### Records for the exercise:
########
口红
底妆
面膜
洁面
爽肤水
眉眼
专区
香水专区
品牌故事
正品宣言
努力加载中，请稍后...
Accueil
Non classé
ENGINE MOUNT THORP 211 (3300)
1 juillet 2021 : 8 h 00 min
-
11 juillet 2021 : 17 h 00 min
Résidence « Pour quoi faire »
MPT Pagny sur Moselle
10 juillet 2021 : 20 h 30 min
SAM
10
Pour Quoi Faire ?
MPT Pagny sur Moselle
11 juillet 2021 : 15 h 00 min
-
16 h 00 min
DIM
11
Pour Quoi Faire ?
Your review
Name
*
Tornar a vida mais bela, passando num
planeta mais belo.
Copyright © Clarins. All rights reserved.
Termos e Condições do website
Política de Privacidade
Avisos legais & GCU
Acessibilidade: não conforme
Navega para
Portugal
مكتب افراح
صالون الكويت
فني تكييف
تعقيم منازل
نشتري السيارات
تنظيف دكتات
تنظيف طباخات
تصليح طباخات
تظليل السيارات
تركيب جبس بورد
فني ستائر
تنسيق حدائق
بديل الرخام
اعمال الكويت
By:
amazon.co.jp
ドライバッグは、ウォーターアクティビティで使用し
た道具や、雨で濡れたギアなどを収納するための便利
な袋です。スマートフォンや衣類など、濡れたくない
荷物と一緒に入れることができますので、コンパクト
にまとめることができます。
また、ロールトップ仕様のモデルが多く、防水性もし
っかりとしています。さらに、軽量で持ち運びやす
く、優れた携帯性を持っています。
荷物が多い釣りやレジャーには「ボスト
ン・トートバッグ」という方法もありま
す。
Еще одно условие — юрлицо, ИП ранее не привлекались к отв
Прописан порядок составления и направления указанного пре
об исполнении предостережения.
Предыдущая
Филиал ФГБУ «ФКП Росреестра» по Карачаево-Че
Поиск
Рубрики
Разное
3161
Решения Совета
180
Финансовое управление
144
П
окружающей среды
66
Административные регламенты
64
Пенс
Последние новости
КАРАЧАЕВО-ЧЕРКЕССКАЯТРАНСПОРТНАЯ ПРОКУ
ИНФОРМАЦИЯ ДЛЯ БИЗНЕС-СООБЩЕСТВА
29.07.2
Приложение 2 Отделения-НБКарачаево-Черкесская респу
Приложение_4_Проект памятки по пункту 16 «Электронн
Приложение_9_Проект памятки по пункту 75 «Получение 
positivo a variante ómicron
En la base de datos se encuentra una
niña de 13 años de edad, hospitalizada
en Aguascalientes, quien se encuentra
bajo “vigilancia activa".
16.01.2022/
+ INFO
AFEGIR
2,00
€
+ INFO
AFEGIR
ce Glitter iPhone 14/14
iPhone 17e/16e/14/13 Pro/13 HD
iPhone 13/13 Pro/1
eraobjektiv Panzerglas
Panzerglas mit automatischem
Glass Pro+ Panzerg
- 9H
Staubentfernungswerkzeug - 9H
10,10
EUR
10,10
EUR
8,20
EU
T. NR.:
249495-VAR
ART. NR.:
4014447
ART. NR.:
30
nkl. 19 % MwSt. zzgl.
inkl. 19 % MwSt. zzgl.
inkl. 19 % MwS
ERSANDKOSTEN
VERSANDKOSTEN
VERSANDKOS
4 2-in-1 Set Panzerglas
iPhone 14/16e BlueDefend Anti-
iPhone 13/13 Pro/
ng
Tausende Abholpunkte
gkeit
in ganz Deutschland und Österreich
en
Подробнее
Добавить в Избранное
########
### Exercise directions:
The records above must be repeated exactly, in their entirety.

### Task response:
口红
底妆
面膜
洁面
爽肤水
眉眼
专区
香水专区
品牌故事
正品宣言
努力加载中，请稍后...
Accueil
Non classé
ENGINE MOUNT THORP 211 (3300)
1 juillet 2021 : 8 h 00 min
-
11 juillet 2021 : 17 h 00 min
Résidence « Pour quoi faire »
MPT Pagny sur Moselle
10 juillet 2021 : 20 h 30 min
SAM
10
Pour Quoi Faire ?
MPT Pagny sur Moselle
11 juillet 2021 : 15 h 00 min
-
16 h 00 min
DIM
11
Pour Quoi Faire ?
Your review
Name
*
Tornar a vida mais bela, passando num
planeta mais belo.
Copyright © Clarins. All rights reserved.
Termos e Condições do website
Política de Privacidade
Avisos legais & GCU
Acessibilidade: não conforme
Navega para
Portugal
مكتب افراح
صالون الكويت
فني تكييف
تعقيم منازل
نشتري السيارات
تنظيف دكتات
تنظيف طباخات
تصليح طباخات
تظليل السيارات
تركيب جبس بورد
فني ستائر
تنسيق حدائق
بديل الرخام
اعمال الكويت
By:
amazon.co.jp
ドライバッグは、ウォーターアクティビティで使用し
た道具や、雨で濡れたギアなどを収納するための便利
な袋です。スマートフォンや衣類など、濡れたくない
荷物と一緒に入れることができますので、コンパクト
にまとめることができます。
また、ロールトップ仕様のモデルが多く、防水性もし
っかりとしています。さらに、軽量で持ち運びやす
く、優れた携帯性を持っています。
荷物が多い釣りやレジャーには「ボスト
ン・トートバッグ」という方法もありま
す。
Еще одно условие — юрлицо, ИП ранее не привлекались к отв
Прописан порядок составления и направления указанного пре
об исполнении предостережения.
Предыдущая
Филиал ФГБУ «ФКП Росреестра» по Карачаево-Че
Поиск
Рубрики
Разное
3161
Решения Совета
180
Финансовое управление
144
П
окружающей среды
66
Административные регламенты
64
Пенс
Последние новости
КАРАЧАЕВО-ЧЕРКЕССКАЯТРАНСПОРТНАЯ ПРОКУ
ИНФОРМАЦИЯ ДЛЯ БИЗНЕС-СООБЩЕСТВА
29.07.2
Приложение 2 Отделения-НБКарачаево-Черкесская респу
Приложение_4_Проект памятки по пункту 16 «Электронн
Приложение_9_Проект памятки по пункту 75 «Получение 
positivo a variante ómicron
En la base de datos se encuentra una
niña de 13 años de edad, hospitalizada
en Aguascalientes, quien se encuentra
bajo “vigilancia activa".
16.01.2022/
+ INFO
AFEGIR
2,00
€
+ INFO
AFEGIR
ce Glitter iPhone 14/14
iPhone 17e/16e/14/13 Pro/13 HD
iPhone 13/13 Pro/1
eraobjektiv Panzerglas
Panzerglas mit automatischem
Glass Pro+ Panzerg
- 9H
Staubentfernungswerkzeug - 9H
10,10
EUR
10,10
EUR
8,20
EU
T. NR.:
249495-VAR
ART. NR.:
4014447
ART. NR.:
30
nkl. 19 % MwSt. zzgl.
inkl. 19 % MwSt. zzgl.
inkl. 19 % MwS
ERSANDKOSTEN
VERSANDKOSTEN
VERSANDKOS
4 2-in-1 Set Panzerglas
iPhone 14/16e BlueDefend Anti-
iPhone 13/13 Pro/
ng
Tausende Abholpunkte
gkeit
in ganz Deutschland und Österreich
en
Подробнее
Добавить в Избранное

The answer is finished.